Ripper correspondence abounds with references to Liverpool and the USA, Americanisms appearing frequently: ‘quit’, ‘buckled’, ‘side-walk’, ‘so long’. The first letter – or at least one of the first – known as ‘Dear Boss’, is redolent of an American or someone with American connections, and many people at the time, including Arthur Conan Doyle, thought the assassin might be a Yank. Michael Maybrick was laying what’s known in screenwriting as ‘pipe’. The intention is to bury elements in a narrative that will come together as an inevitable outcome when they are eventually revealed. In terms of fiction, Alfred Hitchcock was a master. In terms of fact, so was Jack the Ripper. He was laying pipe to point a plausible finger of accusation at the man and woman he’d elected to destroy.
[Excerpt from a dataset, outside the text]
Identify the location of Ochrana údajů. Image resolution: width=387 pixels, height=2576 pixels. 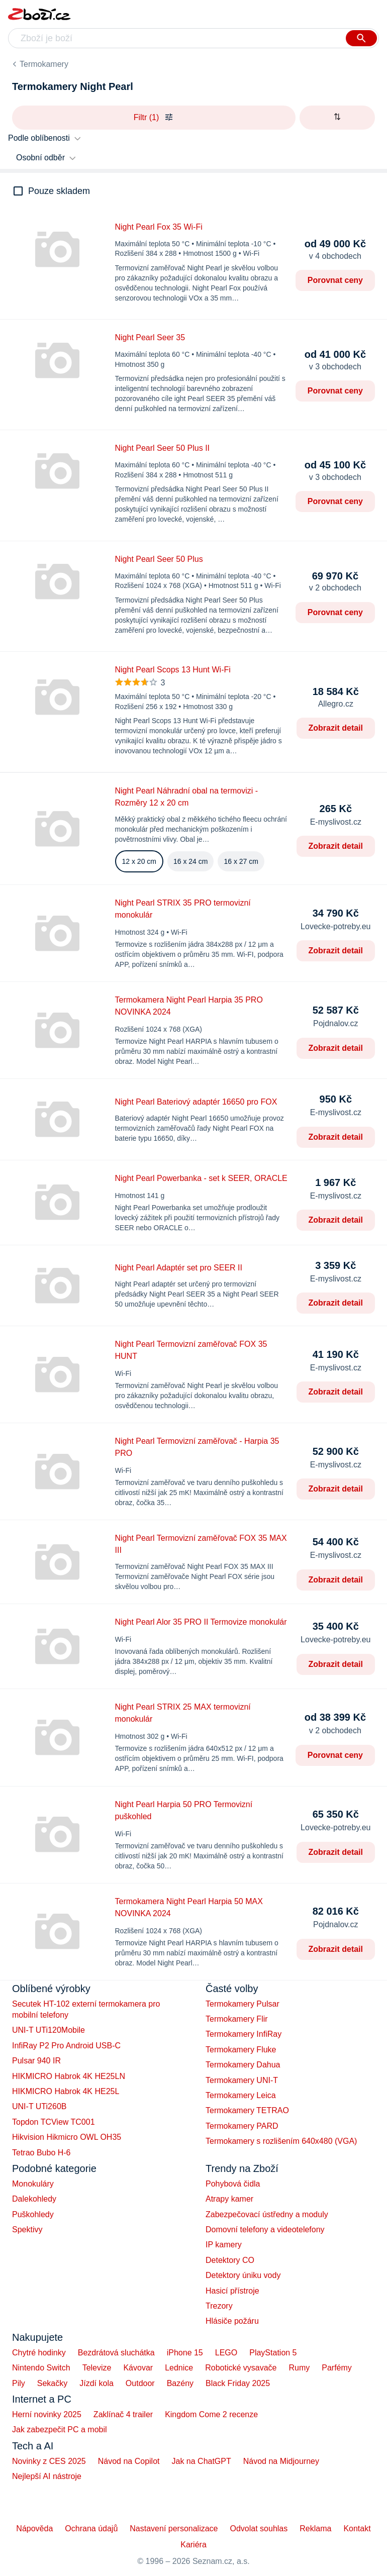
(91, 2528).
From a Scotland Yard perspective of 1888 (had there been a Commissioner of Integrity), a thumbnail sketch of the Ripper would have indicated a powerful and intelligent man, subject to intermittent homicidal mania. A Freemason, or a man who knew a lot about Freemasonry. A man who killed only at weekends, and therefore possibly commuted to London to do it. Moreover, a man who might be an American, or who at least had connections to the USA.